The Greater New York Chapter of the Association for Conflict Resolution, a nonprofit organization with nine chapters nationwide dedicated to enhancing the practice and public understanding of peaceful, effective conflict resolution, held its latest monthly roundtable breakfast on the topic of negotiating in an era of discontent.

The Feb. 3 event, co-sponsored by CUNY Dispute Resolution Center at John Jay College, was attended by more 230 guests, and marked ACR-GNY’s 246th roundtable breakfast. The monthly events started soon after the 9/11 attacks to convene and build the ADR community.

The event presented keynoter Daniel Shapiro, the founder and director of the Harvard International Negotiation Program, an associate professor in psychology at Harvard Medical School/McLean Hospital, and an affiliate faculty member at the Program on Negotiation at Harvard Law School.  He is a frequent public speaker and author of Negotiating the Nonnegotiable (Penguin 2017), which served as his presentation’s theme.

The meeting was divided into three parts: a 30-minute networking reception, the keynote presentation, and a question-and-answer session with Shapiro.

The meeting kicked of with welcoming remarks from Maria R. Volpe, Professor of Sociology, Director of the Dispute Resolution Program at John Jay College of Criminal Justice in New York, and Julie Denny, a mediator in Morristown, N.J., and a board member as well as former president of ACR-GNY.

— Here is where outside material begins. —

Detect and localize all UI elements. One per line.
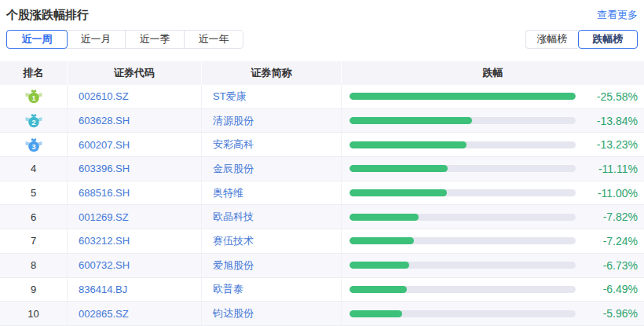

Shapiro began by highlighting some of the polarized and emotionally charged public conflict issues in the world right now, such as challenges to democracy, race relations, the pandemic, etc., which have now “entered the home.” He outlined the purpose of his presentation, which included introducing the “lures” that he identified, which he explained exacerbate conflict and make it emotionally charged.

Shapiro illustrated his point by analogy to a boat trying to make it to a sunny island while undercurrents pull the boat toward a waterfall edge. In this analogy, the boat represents the conflict resolution process, the island represents the cooperative mindset, the undercurrents represent the five lures he has identified, and the waterfall edge represents the tribal, divisive  mindset that is insular, self-righteous, and closed.

In the broader context of ADR literature, Dr. Shapiro explained that Getting to Yes, by Roger Fisher and William Ury, illustrates the rational way for the boat to get to the island, or a process to get to the parties to embrace a cooperative mindset rather than a divisive mindset.

Furthermore, Beyond Reason, by Roger Fisher and Dr. Shapiro, addresses the emotional dimension involved in getting the boat to this hypothetical island or getting parties in a process to embrace the cooperative mindset. Shapiro said his book, Negotiating the Nonnegotiable provides language to discuss hidden emotional dynamics and provides a lens to analyze the lack of rationality in dispute resolution processes, which are the undercurrents that typically drag parties away from engaging in a cooperative mindset while resolving a dispute.

The language Shapiro used to characterize the lures/undercurrents pulling the conflict resolution process away from a cooperative mindset and toward a tribal mindset were:

  1. “Vertigo”–becoming so consumed in a conflict that one can think about nothing else but the perpetrator, the grievance, and everything they’ve done.
  2. “Taboos”–an action, thought, or feeling that is difficult to discuss because a community deems it unacceptable.
  3. “Repetition Compulsion”–repeating the same dysfunctional pattern of behavior as a result of an addicting part of our identity.
  4. “Assault on the Sacred”–responses to an attack on the most meaningful part of one’s identity.
  5. “Identity Politics”–the process of allying with a person or group to advance a point.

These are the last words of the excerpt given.